Friday 11 November 2016
Original Proteins from ”75-Million-Year” Old Dinosaur
Previous discoveries of Citipati osmolskae included an egg with a preserved embryo. Image courtesy of Jordi Payà, Creative Commons (CC BY-SA 2.0).
Joel Kontinen
Hardly a week goes by without the discovery of soft tissue in fossils assumed to be tens if not hundreds of millions years old.
Soft tissue has been found in many kinds of creatures, for instance salamanders, dinosaurs, marine creatures (read more here and here), birds (read more here and here), in a “520 million year” old Cambrian creature and microfossils assumed to be 1.88 billion years old.
The latest instalment features an emu-sized dinosaur dubbed Citipati osmolskae found in Mongolia, assumed to be 75 million years old.
Phys.org gives some background facts and a brief summary of a paper published recently in the journal Proceedings of the Royal Society B:
The dinosaur was “preserved while brooding its eggs, also preserved the original keratinous claw sheath that covered its digits… In 1995, a particularly well-preserved specimen of Citipati was recovered from the Djadokhta formation. The specimen was found in a brooding position on a nest of eggs. Paleontologists theorized that it was rapidly buried by a sand dune, which explained its excellent preservation.”

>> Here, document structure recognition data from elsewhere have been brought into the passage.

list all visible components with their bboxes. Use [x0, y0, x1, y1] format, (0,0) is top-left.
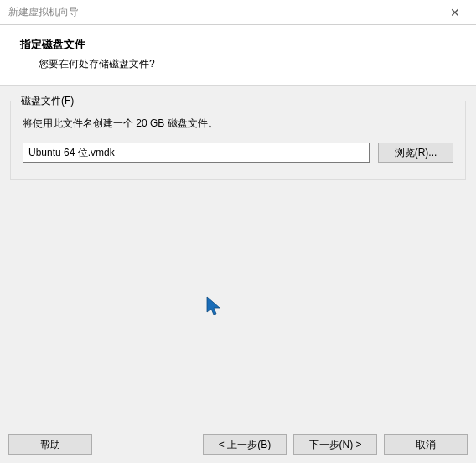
wizard-footer: 帮助 < 上一步(B) 下一步(N) > 取消	[0, 426, 476, 463]
close-icon[interactable]: ✕	[442, 6, 468, 19]
window-title: 新建虚拟机向导	[8, 5, 79, 19]
next-button[interactable]: 下一步(N) >	[293, 434, 377, 455]
help-button[interactable]: 帮助	[8, 434, 92, 455]
browse-button[interactable]: 浏览(R)...	[378, 143, 453, 163]
disk-filename-input[interactable]	[23, 143, 370, 163]
back-button[interactable]: < 上一步(B)	[203, 434, 287, 455]
cancel-button[interactable]: 取消	[384, 434, 468, 455]
page-subtitle: 您要在何处存储磁盘文件?	[20, 57, 456, 71]
wizard-header: 指定磁盘文件 您要在何处存储磁盘文件?	[0, 25, 476, 86]
titlebar: 新建虚拟机向导 ✕	[0, 0, 476, 25]
disk-file-group: 磁盘文件(F) 将使用此文件名创建一个 20 GB 磁盘文件。 浏览(R)...	[10, 101, 466, 180]
page-title: 指定磁盘文件	[20, 37, 456, 52]
file-row: 浏览(R)...	[23, 143, 453, 163]
disk-description: 将使用此文件名创建一个 20 GB 磁盘文件。	[23, 117, 453, 131]
cursor-icon	[206, 296, 223, 318]
group-title: 磁盘文件(F)	[18, 94, 77, 108]
content-area: 磁盘文件(F) 将使用此文件名创建一个 20 GB 磁盘文件。 浏览(R)...	[0, 86, 476, 180]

While preparing the specimen, researchers at the North Carolina State University
“noticed that there was a thin lens of white material extending beyond one of the bony claws on a forelimb that differed in texture and color from both the sediment and the bone. It was also located where a claw sheath would be.”
The Phys.org writer could not resist bringing up the assumed dino-to-bird connection:
“In modern birds, claw sheaths cover the claw at the end of a digit much like fingernails in humans and serve a number of functions - aiding them in defense, movement, or catching and holding prey. The sheaths in modern birds are composed of two types of keratin: alpha-keratin, the softer form found on the interior of the sheath; and beta-keratin, a harder and more durable keratin that comprises the sheath's exterior.”
We might perhaps wonder whether this change of focus has to do with the enigma of preserving original proteins for 75 million years.
Now they suggest that calcium did the trick. But the evidence is very flimsy indeed.
Looks like it’s high time to throw the millions of years dogma overboard.
Source:
Original dinosaur claw sheath proteins preserved for 75 million years. Phys.org. 8 November 2016.